§ Prompt
Every line that contains the word "more" should be copied from the records below.

*** Input data Section Begins ***

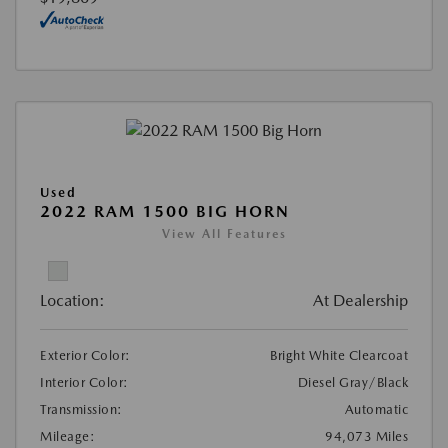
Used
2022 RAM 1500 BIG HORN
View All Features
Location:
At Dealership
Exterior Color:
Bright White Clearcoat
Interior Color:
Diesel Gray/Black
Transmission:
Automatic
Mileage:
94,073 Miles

*** Input data Section Ends ***
*** Input data Section Begins ***

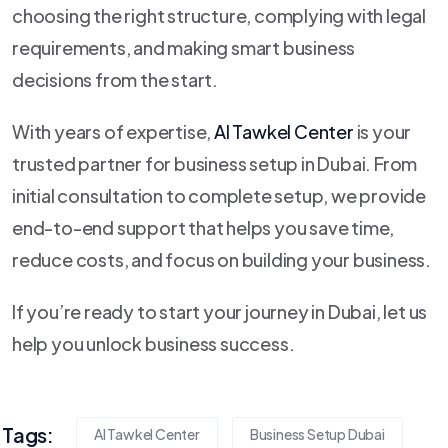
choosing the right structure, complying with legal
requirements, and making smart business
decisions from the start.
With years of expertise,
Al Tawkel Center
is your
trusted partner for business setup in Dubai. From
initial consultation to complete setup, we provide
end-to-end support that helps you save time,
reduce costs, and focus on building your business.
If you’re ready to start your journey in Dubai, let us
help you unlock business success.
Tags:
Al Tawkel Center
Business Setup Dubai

*** Input data Section Ends ***
*** Input data Section Begins ***

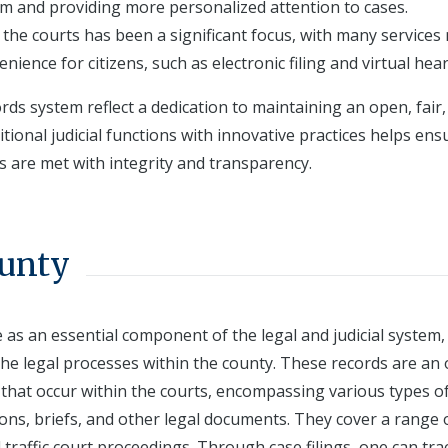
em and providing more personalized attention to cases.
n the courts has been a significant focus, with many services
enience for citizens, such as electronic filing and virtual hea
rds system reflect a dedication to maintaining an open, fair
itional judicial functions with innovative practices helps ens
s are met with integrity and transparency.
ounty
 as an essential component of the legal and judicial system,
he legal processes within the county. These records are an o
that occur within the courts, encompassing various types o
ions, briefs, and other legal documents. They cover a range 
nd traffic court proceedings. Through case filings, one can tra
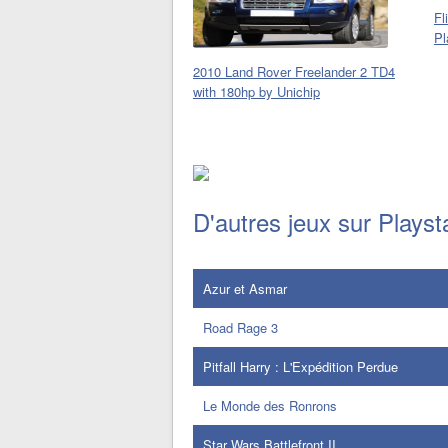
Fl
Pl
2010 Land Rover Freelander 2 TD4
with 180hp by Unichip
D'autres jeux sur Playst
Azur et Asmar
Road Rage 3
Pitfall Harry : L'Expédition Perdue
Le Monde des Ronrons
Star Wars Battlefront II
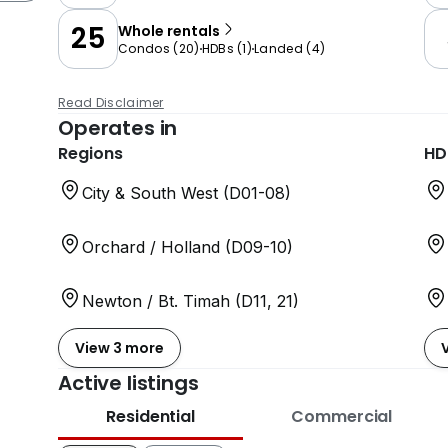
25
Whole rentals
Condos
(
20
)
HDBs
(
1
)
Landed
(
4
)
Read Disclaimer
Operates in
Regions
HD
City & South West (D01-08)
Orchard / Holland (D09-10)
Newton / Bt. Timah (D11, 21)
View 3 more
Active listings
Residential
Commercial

*** Input data Section Ends ***

§ Result of this task
em and providing more personalized attention to cases.
View 3 more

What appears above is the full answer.